THE online fashion retailer Boohoo has appointed small UK firm PKF Littlejohn as its new auditor with immediate effect.

Their former auditor PwC had quit over accusations that workers’ health and rights had been put at risk and some were underpaid.


Boohoo's billionaire co-founder Mahmud Kamani has announced the appointment.

Following the news, some analysts raised concerns that Boohoo, which has a valuation of £4 billion, had not secured the services of one of the UK’s larger accountancy firms. PKF Littlejohn is the UK’s seventh largest by number of stock market clients.

The 'big four' firm PwC had signed off on the retailer’s accounts for the past seven years, but cut its ties in October after an independent report uncovered dangerous working conditions and the underpayment of staff.

The independent review, conducted by Alison Levitt QC, criticised what it said were “weak corporate governance” at Boohoo and “serious issues” in the company’s supply chain.

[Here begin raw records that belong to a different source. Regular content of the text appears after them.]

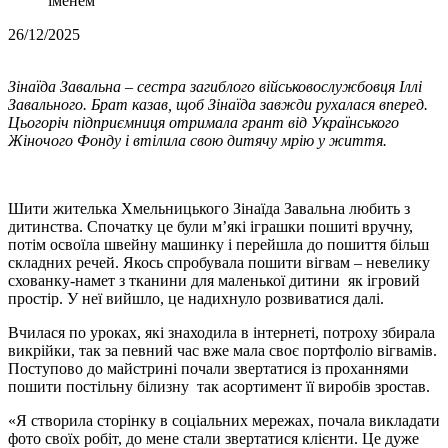
іменем
26/12/2025
Зінаїда Завальна – сестра загиблого військовослужбовця Іллі
Завального. Брат казав, щоб Зінаїда завжди рухалася вперед.
Цьогоріч підприємниця отримала грант від Українського
Жіночого Фонду і втілила свою дитячу мрію у життя.
Шити жителька Хмельницького Зінаїда Завальна любить з
дитинства. Спочатку це були м’які іграшки пошиті вручну,
потім освоїла швейну машинку і перейшла до пошиття більш
складних речей. Якось спробувала пошити вігвам – невелику
схованку-намет з тканини для маленької дитини як ігровий
простір. У неї вийшло, це надихнуло розвиватися далі.
Вчилася по уроках, які знаходила в інтернеті, потроху збирала
викрійки, так за певний час вже мала своє портфоліо вігвамів.
Поступово до майстрині почали звертатися із проханнями
пошити постільну білизну так асортимент її виробів зростав.
«Я створила сторінку в соціальних мережах, почала викладати
фото своїх робіт, до мене стали звертатися клієнти. Це дуже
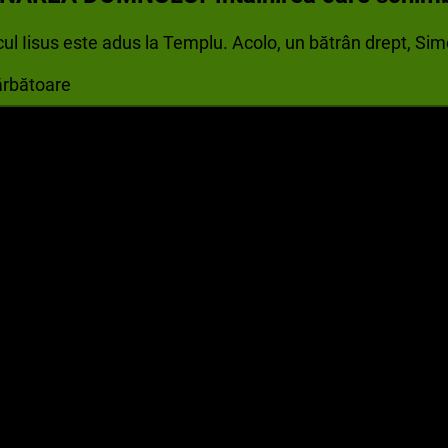
cul Iisus este adus la Templu. Acolo, un bătrân drept, Si
ărbătoare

An an investigation by the Guardian revealed that factories in Leicester were putting workers’ health at risk during the first lockdown and failing to pay them the minimum wage.

The Levitt’s review, following the report, found the allegations of poor working practices were “substantially true”.

“Boohoo has not felt any real sense of responsibility for the factory workers in Leicester and the reason is a very human one: it is because they are largely invisible to them,” Levitt said in the review.

Boohoo said last week it had exited deals with 64 garment factories after it found some clothing suppliers in Leicester were paying workers less than the minimum wage.

Recently, Kamani told MPs that the firm did not previously have the “right oversight and structures in place as it was growing between 50 per cent and 100 per cent year on year.

Boohoo has promised a series of reforms, including a move to publish a full list of companies in its supply chain, reducing the number of factories it relies on and using new, ethical suppliers.

The company has also faced controversy over an executive pay plan that would hand bosses £150m in shares if the price rises by two-thirds over the next three years. Kamani and his co-founder, Carol Kane, would each receive £50m.